- Task statement
Under this line is a listing; return exactly the lines starting at the one with "Prealpi Comasche" and running down to the one with "Part of Helen's", and leave out its pictures.
========
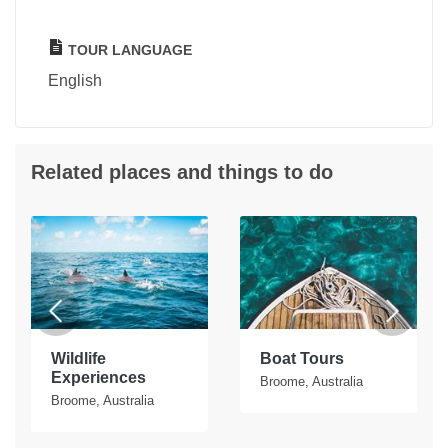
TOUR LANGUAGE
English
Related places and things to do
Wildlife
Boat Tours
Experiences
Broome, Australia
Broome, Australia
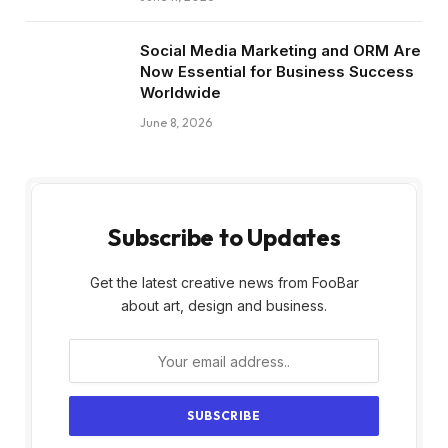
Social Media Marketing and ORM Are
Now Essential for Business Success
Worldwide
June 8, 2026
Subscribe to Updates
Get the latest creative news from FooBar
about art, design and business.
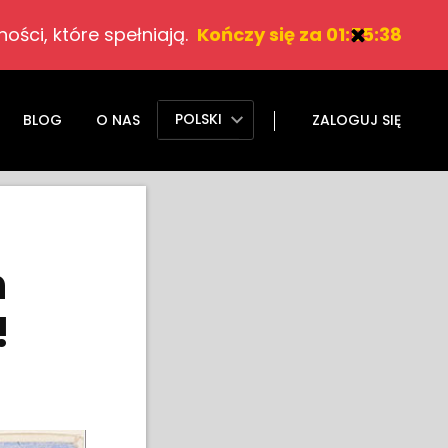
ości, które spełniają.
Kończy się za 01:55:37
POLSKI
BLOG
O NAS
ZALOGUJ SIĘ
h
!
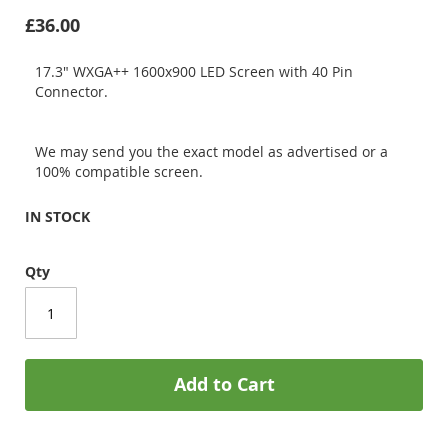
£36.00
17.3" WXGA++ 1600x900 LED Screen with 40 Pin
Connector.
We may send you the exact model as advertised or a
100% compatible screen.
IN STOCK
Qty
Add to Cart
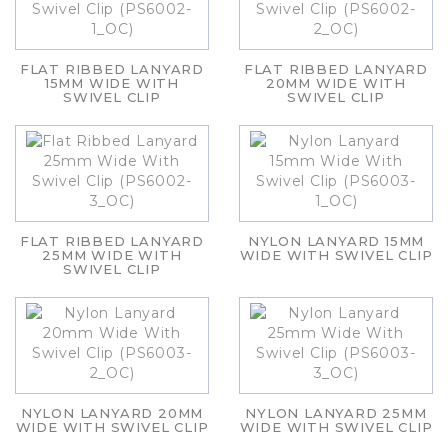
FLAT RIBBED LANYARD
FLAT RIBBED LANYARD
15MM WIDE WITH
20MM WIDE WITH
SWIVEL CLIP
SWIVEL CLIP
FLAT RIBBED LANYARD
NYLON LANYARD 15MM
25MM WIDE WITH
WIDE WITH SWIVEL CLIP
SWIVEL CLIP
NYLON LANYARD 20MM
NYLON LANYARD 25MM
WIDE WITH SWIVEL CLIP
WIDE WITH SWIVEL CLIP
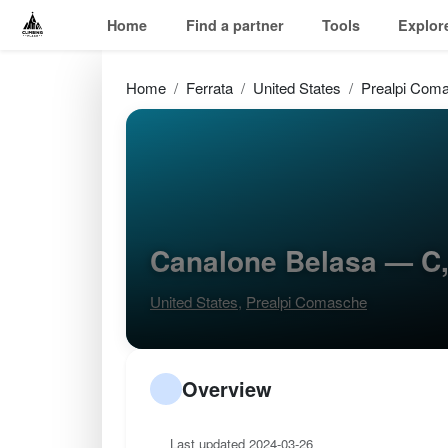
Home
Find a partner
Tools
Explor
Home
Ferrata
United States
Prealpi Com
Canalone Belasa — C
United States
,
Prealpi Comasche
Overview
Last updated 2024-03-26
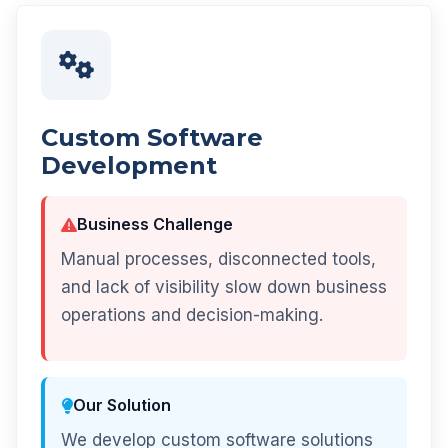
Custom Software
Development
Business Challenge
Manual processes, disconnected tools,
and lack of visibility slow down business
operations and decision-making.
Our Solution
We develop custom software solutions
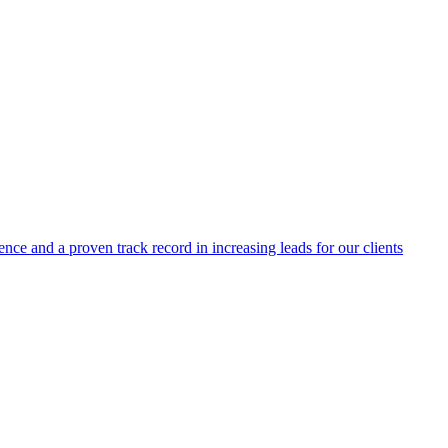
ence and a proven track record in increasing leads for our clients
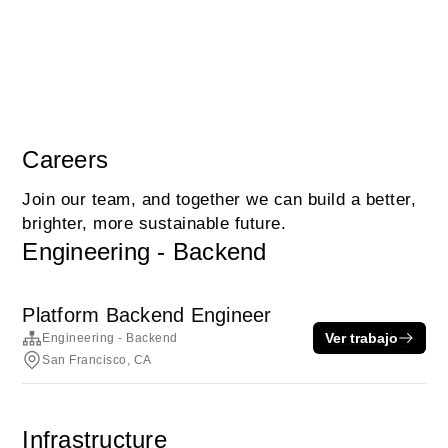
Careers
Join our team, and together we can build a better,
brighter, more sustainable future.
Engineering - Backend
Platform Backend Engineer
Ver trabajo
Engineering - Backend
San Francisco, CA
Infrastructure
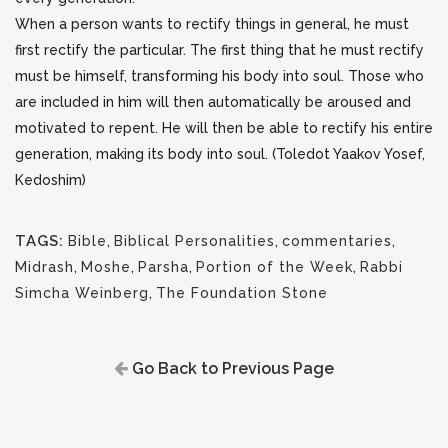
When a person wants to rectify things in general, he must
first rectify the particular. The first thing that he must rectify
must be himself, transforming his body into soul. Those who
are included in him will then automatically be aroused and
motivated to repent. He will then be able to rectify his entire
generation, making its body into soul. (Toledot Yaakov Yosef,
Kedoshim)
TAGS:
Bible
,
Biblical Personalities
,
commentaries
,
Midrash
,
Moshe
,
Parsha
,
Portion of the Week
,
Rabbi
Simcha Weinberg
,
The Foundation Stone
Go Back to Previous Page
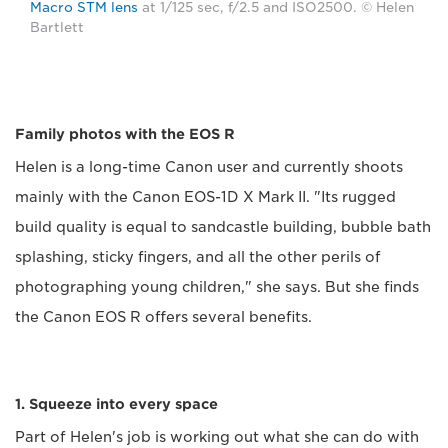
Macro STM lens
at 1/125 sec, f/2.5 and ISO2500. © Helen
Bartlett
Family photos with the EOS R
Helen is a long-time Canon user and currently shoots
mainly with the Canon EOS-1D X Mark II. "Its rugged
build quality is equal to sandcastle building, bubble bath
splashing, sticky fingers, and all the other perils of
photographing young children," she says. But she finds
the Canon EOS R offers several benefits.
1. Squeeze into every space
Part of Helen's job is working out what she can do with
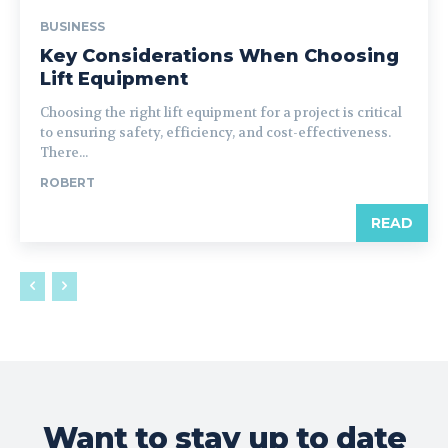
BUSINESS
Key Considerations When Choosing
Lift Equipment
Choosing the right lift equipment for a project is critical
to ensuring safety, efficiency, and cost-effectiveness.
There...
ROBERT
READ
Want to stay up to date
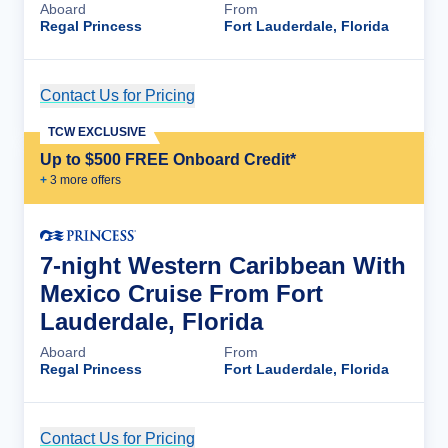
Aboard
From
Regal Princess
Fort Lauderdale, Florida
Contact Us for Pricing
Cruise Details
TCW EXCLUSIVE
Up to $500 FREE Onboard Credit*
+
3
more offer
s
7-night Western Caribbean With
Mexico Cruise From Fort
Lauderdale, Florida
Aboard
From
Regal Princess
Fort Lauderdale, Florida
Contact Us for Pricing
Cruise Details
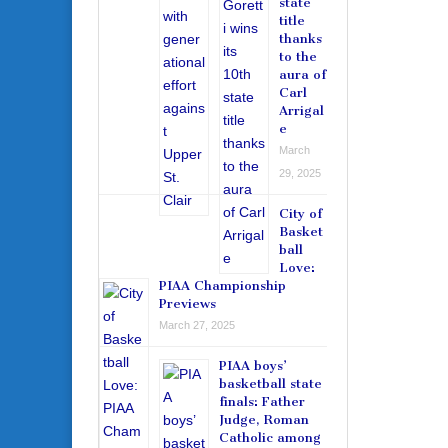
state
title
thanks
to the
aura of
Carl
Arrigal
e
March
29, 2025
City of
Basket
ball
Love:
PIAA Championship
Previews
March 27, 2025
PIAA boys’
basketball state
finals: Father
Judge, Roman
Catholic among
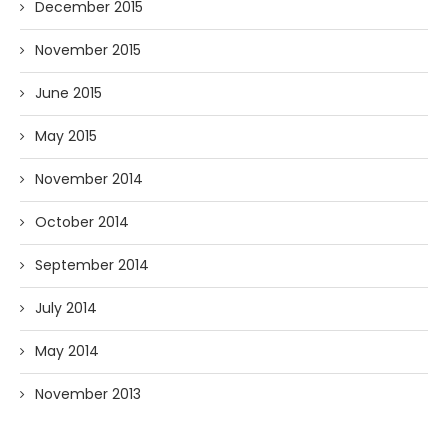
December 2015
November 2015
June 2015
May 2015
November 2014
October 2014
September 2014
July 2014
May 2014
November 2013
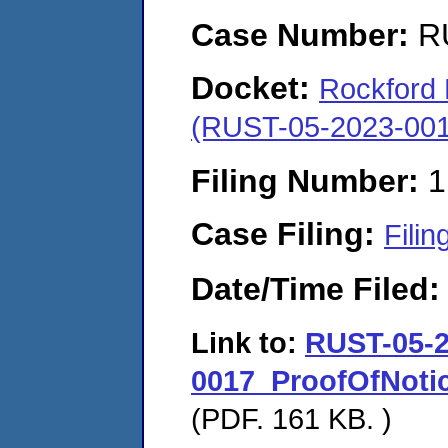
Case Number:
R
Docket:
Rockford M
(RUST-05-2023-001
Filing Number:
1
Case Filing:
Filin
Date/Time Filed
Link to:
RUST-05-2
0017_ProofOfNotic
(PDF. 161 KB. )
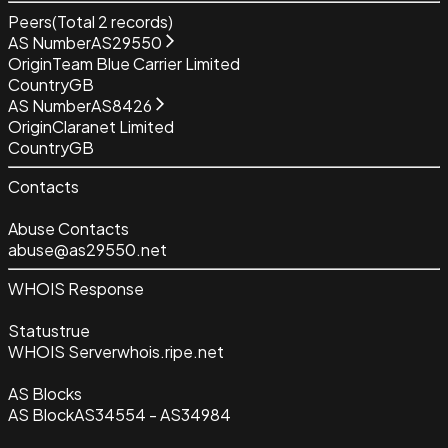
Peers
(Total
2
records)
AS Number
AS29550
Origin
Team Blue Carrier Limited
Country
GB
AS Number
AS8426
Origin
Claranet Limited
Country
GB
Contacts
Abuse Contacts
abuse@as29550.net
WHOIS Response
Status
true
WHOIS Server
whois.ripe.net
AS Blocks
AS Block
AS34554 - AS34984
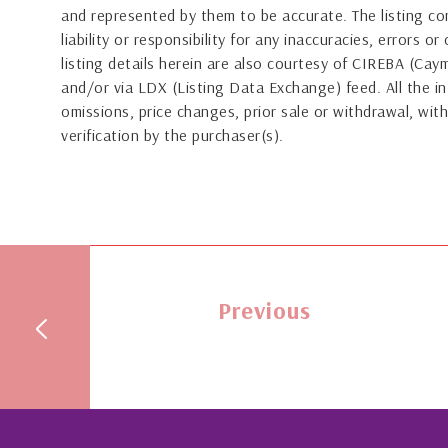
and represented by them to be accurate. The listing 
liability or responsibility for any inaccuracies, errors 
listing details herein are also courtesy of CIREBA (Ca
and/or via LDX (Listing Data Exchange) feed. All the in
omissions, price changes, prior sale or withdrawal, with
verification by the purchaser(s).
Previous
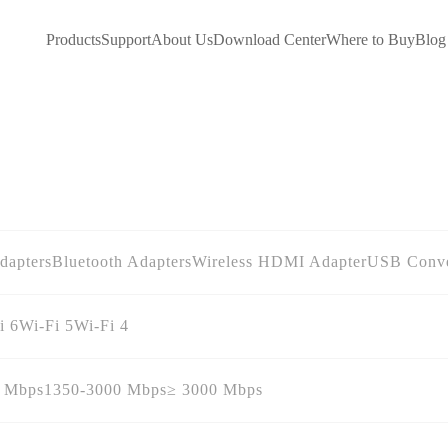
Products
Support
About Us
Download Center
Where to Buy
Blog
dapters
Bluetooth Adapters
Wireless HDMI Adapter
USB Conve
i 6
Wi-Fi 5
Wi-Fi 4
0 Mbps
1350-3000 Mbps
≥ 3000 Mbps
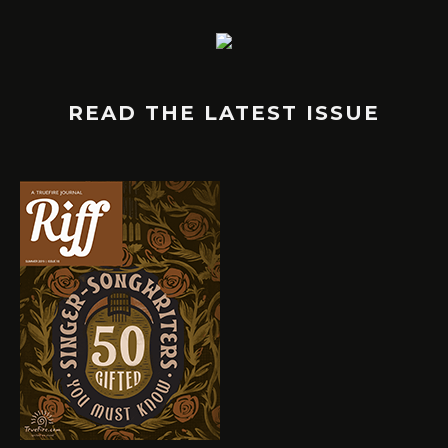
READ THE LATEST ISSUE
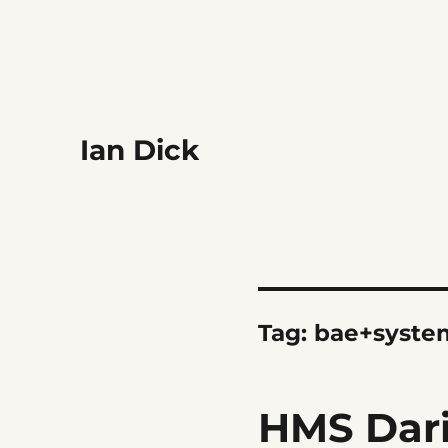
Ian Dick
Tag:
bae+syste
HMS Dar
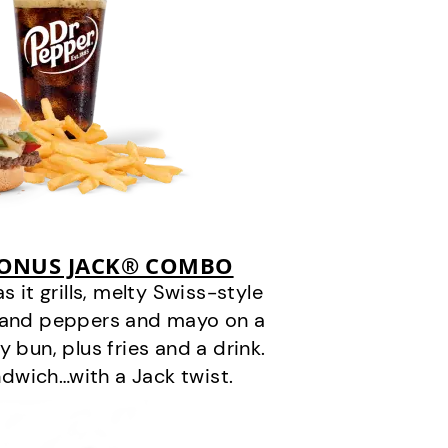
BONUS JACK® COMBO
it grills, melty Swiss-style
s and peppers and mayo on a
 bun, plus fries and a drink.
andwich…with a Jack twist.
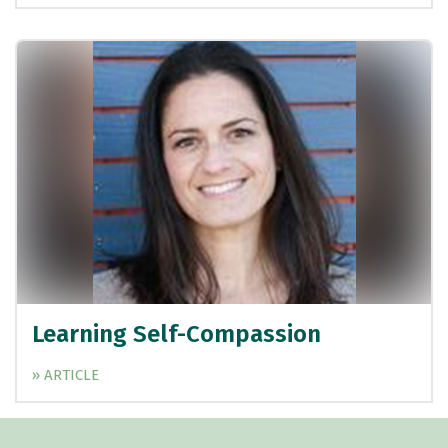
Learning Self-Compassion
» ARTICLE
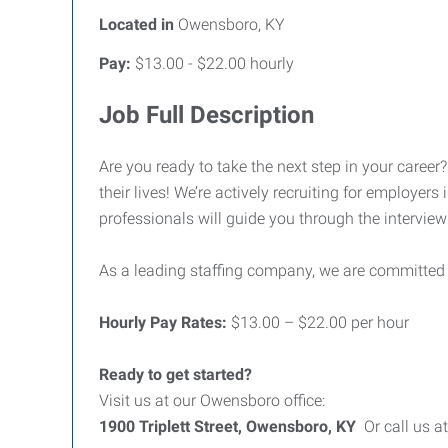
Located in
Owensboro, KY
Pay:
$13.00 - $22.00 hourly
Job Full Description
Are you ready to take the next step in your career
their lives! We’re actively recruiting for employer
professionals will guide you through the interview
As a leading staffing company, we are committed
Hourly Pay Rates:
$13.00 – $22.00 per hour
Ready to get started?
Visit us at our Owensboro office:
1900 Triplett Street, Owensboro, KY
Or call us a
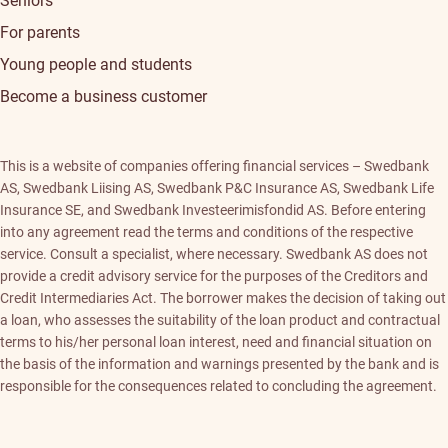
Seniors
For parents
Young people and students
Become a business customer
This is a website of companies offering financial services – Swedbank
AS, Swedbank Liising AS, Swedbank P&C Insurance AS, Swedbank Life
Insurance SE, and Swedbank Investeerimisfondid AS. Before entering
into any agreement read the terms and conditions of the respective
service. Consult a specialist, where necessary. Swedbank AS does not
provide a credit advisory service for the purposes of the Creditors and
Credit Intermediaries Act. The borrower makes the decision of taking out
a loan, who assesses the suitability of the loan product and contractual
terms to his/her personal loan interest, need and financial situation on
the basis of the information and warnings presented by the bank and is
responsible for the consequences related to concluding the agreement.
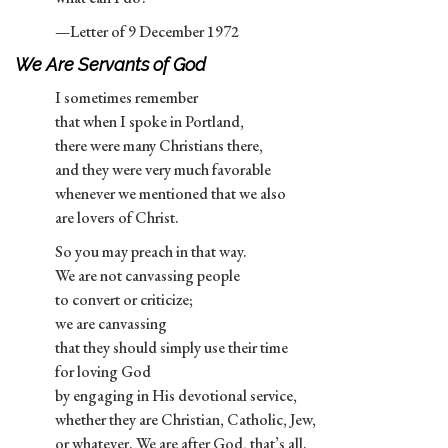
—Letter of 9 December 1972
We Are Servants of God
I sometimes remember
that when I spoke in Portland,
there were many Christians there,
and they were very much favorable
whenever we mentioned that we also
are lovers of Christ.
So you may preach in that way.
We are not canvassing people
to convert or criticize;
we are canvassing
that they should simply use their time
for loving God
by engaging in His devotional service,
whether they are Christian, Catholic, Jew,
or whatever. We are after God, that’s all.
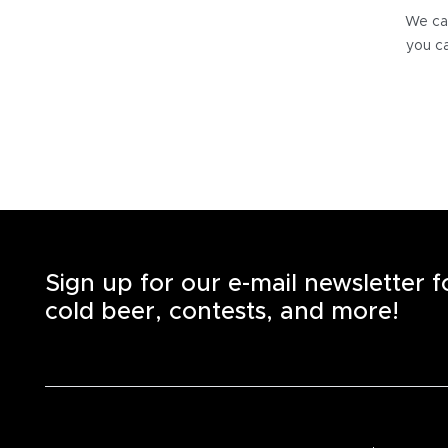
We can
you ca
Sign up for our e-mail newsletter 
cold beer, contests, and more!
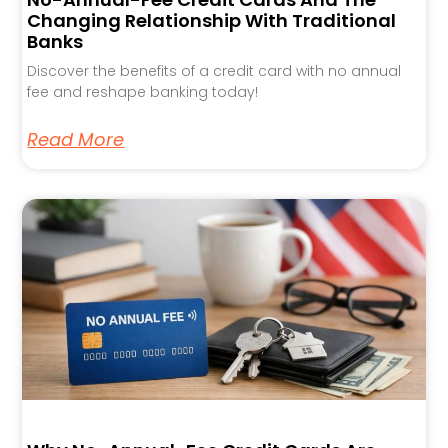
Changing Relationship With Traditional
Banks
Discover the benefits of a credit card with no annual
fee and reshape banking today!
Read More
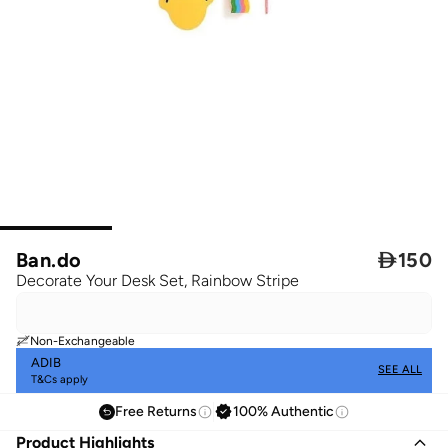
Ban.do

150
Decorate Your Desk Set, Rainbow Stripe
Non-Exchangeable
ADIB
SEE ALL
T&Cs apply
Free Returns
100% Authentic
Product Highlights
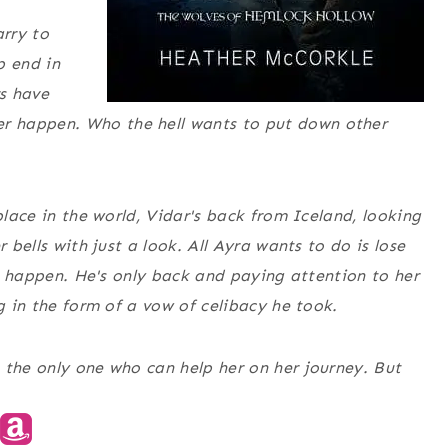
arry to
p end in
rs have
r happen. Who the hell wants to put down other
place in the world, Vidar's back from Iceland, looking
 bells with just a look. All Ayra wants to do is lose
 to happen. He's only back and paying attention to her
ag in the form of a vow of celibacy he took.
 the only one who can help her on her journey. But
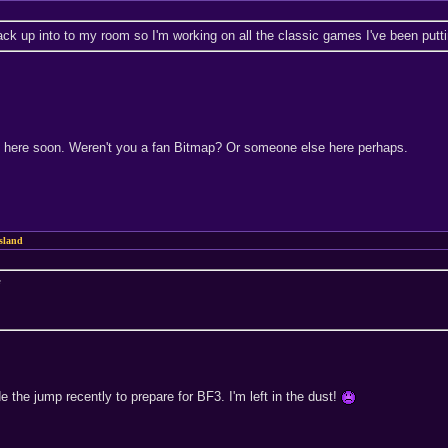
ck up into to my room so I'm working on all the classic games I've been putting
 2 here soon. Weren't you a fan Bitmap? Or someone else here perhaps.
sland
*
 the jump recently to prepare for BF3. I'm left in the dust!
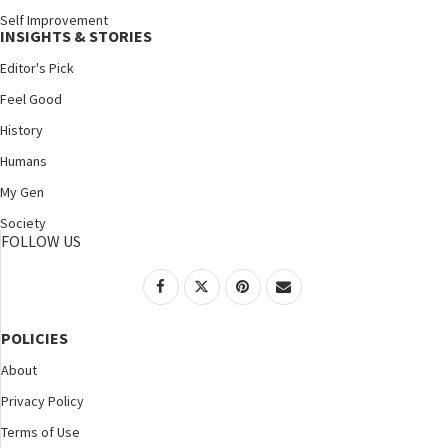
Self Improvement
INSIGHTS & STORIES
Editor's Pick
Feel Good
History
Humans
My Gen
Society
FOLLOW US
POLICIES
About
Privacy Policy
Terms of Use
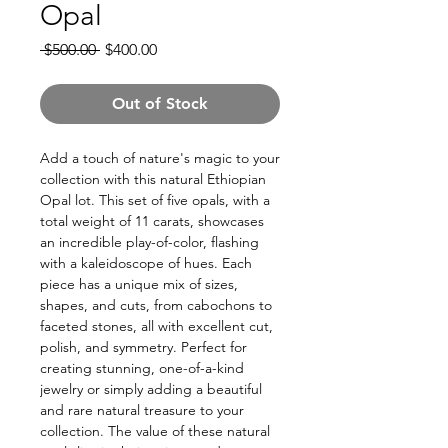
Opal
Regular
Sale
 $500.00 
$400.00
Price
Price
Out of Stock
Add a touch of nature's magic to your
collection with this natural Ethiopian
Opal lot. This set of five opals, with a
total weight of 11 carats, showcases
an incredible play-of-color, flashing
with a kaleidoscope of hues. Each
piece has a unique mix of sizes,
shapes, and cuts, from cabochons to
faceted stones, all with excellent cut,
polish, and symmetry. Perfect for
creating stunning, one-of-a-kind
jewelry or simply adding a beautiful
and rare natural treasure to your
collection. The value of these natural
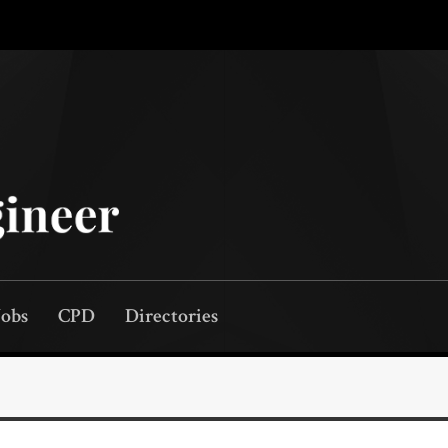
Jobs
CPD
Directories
========
- Result below
Prealpi Comasche
Overview
Last updated 2024-03-26
Custom Software
Development
Business Challenge
Manual processes, disconnected tools,
and lack of visibility slow down business
operations and decision-making.
Our Solution
We develop custom software solutions
ence and a proven track record in increasing leads for our clients
Careers
Join our team, and together we can build a better,
brighter, more sustainable future.
Engineering - Backend
Platform Backend Engineer
Ver trabajo
Engineering - Backend
San Francisco, CA
Infrastructure
When a person wants to rectify things in general, he must
first rectify the particular. The first thing that he must rectify
must be himself, transforming his body into soul. Those who
are included in him will then automatically be aroused and
motivated to repent. He will then be able to rectify his entire
generation, making its body into soul. (Toledot Yaakov Yosef,
Kedoshim)
TAGS:
Bible
,
Biblical Personalities
,
commentaries
,
Midrash
,
Moshe
,
Parsha
,
Portion of the Week
,
Rabbi
Simcha Weinberg
,
The Foundation Stone
Go Back to Previous Page
Macro STM lens
at 1/125 sec, f/2.5 and ISO2500. © Helen
Bartlett
Family photos with the EOS R
Helen is a long-time Canon user and currently shoots
mainly with the Canon EOS-1D X Mark II. "Its rugged
build quality is equal to sandcastle building, bubble bath
splashing, sticky fingers, and all the other perils of
photographing young children," she says. But she finds
the Canon EOS R offers several benefits.
1. Squeeze into every space
Part of Helen's job is working out what she can do with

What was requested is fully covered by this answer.